Assignment: Below are the records; count the lines that include the string "arrow" and give only that number.

Material provided:

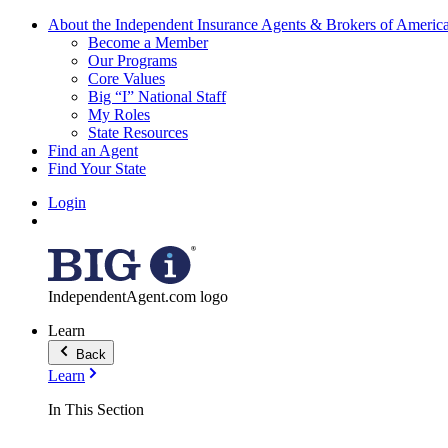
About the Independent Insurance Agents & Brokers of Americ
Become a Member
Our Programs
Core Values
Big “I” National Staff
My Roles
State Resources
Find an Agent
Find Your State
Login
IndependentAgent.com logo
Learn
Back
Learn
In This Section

* * *

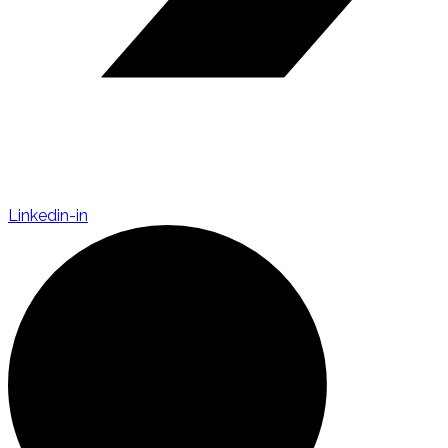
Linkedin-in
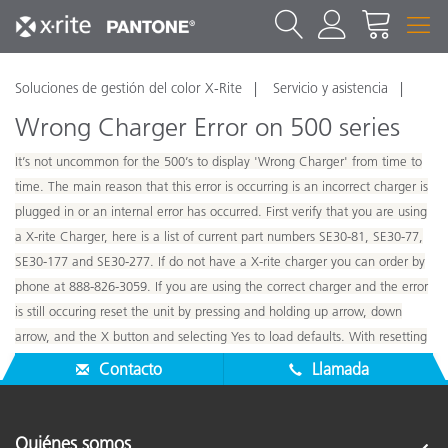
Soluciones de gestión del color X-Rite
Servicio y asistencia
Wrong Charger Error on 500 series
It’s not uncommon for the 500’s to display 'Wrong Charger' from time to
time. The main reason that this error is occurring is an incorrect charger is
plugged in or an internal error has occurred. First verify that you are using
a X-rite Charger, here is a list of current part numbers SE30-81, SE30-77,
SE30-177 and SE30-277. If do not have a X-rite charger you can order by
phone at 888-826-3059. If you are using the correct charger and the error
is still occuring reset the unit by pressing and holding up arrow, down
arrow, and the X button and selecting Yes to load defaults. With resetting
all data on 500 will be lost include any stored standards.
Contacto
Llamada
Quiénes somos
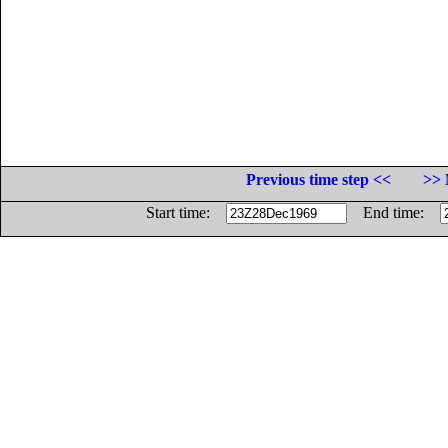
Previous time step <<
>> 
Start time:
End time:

Response to the exercise: 2